:: DESCRIPTION OF THE TASK ::
I'd like the entries that follow repeated exactly, with the pictures left out.

Page-level text extractions:
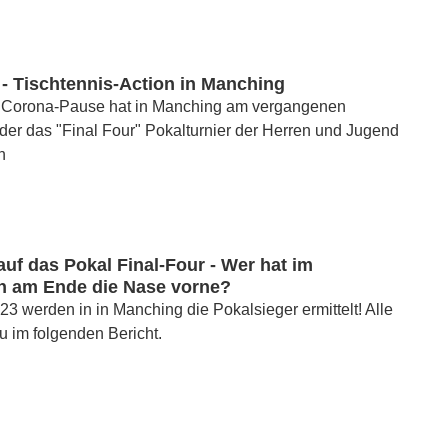
 - Tischtennis-Action in Manching
 Corona-Pause hat in Manching am vergangenen
er das "Final Four" Pokalturnier der Herren und Jugend
n
uf das Pokal Final-Four - Wer hat im
en am Ende die Nase vorne?
3 werden in in Manching die Pokalsieger ermittelt! Alle
zu im folgenden Bericht.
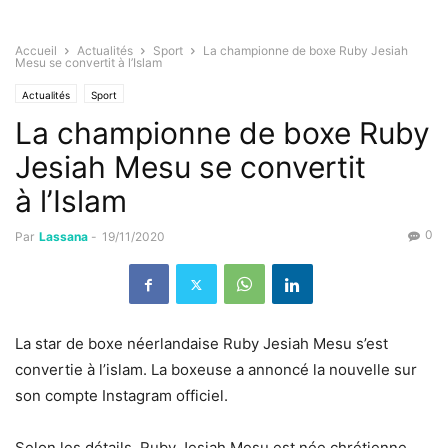
Accueil
Actualités
Sport
La championne de boxe Ruby Jesiah
Mesu se convertit à l’Islam
Actualités
Sport
La championne de boxe Ruby
Jesiah Mesu se convertit
à l’Islam
0
Par
Lassana
-
19/11/2020
La star de boxe néerlandaise Ruby Jesiah Mesu s’est
convertie à l’islam. La boxeuse a annoncé la nouvelle sur
son compte Instagram officiel.
Selon les détails, Ruby Jesiah Mesu est née chrétienne,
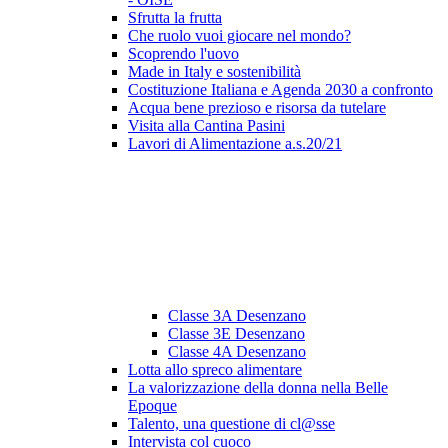
Sfrutta la frutta
Che ruolo vuoi giocare nel mondo?
Scoprendo l'uovo
Made in Italy e sostenibilità
Costituzione Italiana e Agenda 2030 a confronto
Acqua bene prezioso e risorsa da tutelare
Visita alla Cantina Pasini
Lavori di Alimentazione a.s.20/21
Classe 3A Desenzano
Classe 3E Desenzano
Classe 4A Desenzano
Lotta allo spreco alimentare
La valorizzazione della donna nella Belle
Epoque
Talento, una questione di cl@sse
Intervista col cuoco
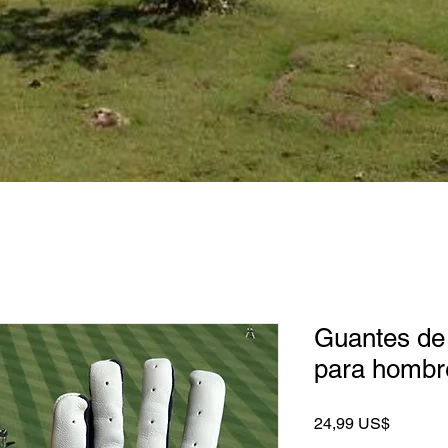
Guantes de
para hombr
Precio
24,99 US$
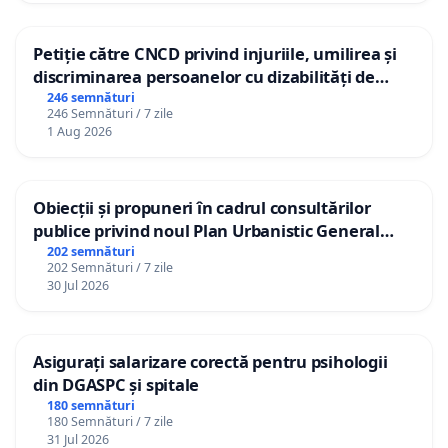
Petiție către CNCD privind injuriile, umilirea și
discriminarea persoanelor cu dizabilități de
către utilizatorul TikTok „Gorici”
246 semnături
246 Semnături / 7 zile
1 Aug 2026
Obiecții și propuneri în cadrul consultărilor
publice privind noul Plan Urbanistic General
(PUG) Ialoveni
202 semnături
202 Semnături / 7 zile
30 Jul 2026
Asigurați salarizare corectă pentru psihologii
din DGASPC și spitale
180 semnături
180 Semnături / 7 zile
31 Jul 2026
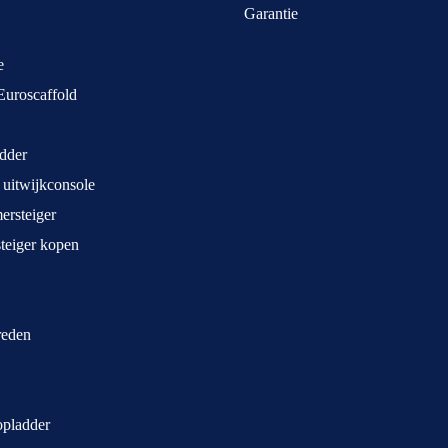
Garantie
e
Euroscaffold
dder
 uitwijkconsole
rsteiger
teiger kopen
treden
opladder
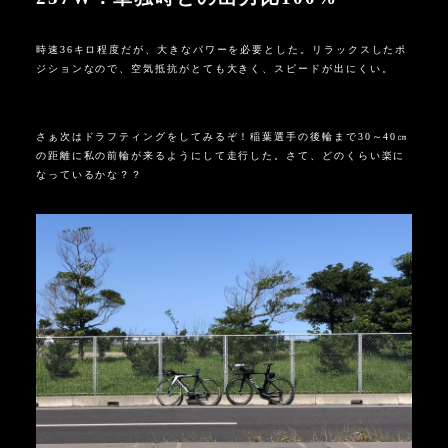
時速
36
キロ程度だが、大きなパワーを必要とした。リラックスしたポ
ジションなので、空気抵抗がとても大きく、スピードが出にくい。
さぁ次はドラフティングをしてみるぞ！稲葉選手の後輪まで
30
～
40
㎝
の距離に私の前輪が来るようにして走行した。さて、どのくらい楽に
なっているかな？？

:: RESPONSE TO THIS TASK ::
 - Tischtennis-Action in Manching
 Corona-Pause hat in Manching am vergangenen
er das "Final Four" Pokalturnier der Herren und Jugend
n
uf das Pokal Final-Four - Wer hat im
en am Ende die Nase vorne?
3 werden in in Manching die Pokalsieger ermittelt! Alle
zu im folgenden Bericht.
Accueil
Actualités
Sport
La championne de boxe Ruby Jesiah
Mesu se convertit à l’Islam
Actualités
Sport
La championne de boxe Ruby
Jesiah Mesu se convertit
à l’Islam
0
Par
Lassana
-
19/11/2020
La star de boxe néerlandaise Ruby Jesiah Mesu s’est
convertie à l’islam. La boxeuse a annoncé la nouvelle sur
son compte Instagram officiel.
Selon les détails, Ruby Jesiah Mesu est née chrétienne,
Sfrutta la frutta
Che ruolo vuoi giocare nel mondo?
Scoprendo l'uovo
Made in Italy e sostenibilità
Costituzione Italiana e Agenda 2030 a confronto
Acqua bene prezioso e risorsa da tutelare
Visita alla Cantina Pasini
Lavori di Alimentazione a.s.20/21
Classe 3A Desenzano
Classe 3E Desenzano
Classe 4A Desenzano
Lotta allo spreco alimentare
La valorizzazione della donna nella Belle
Epoque
Talento, una questione di cl@sse
Intervista col cuoco
Guantes de
para hombr
Precio
24,99 US$
Petiție către CNCD privind injuriile, umilirea și
discriminarea persoanelor cu dizabilități de
către utilizatorul TikTok „Gorici”
246 semnături
246 Semnături / 7 zile
1 Aug 2026
Obiecții și propuneri în cadrul consultărilor
publice privind noul Plan Urbanistic General
(PUG) Ialoveni
202 semnături
202 Semnături / 7 zile
30 Jul 2026
Asigurați salarizare corectă pentru psihologii
din DGASPC și spitale
180 semnături
180 Semnături / 7 zile
31 Jul 2026
Garantie
e
Euroscaffold
dder
 uitwijkconsole
rsteiger
teiger kopen
treden
opladder
時速
36
キロ程度だが、大きなパワーを必要とした。リラックスしたポ
ジションなので、空気抵抗がとても大きく、スピードが出にくい。
さぁ次はドラフティングをしてみるぞ！稲葉選手の後輪まで
30
～
40
㎝
の距離に私の前輪が来るようにして走行した。さて、どのくらい楽に
なっているかな？？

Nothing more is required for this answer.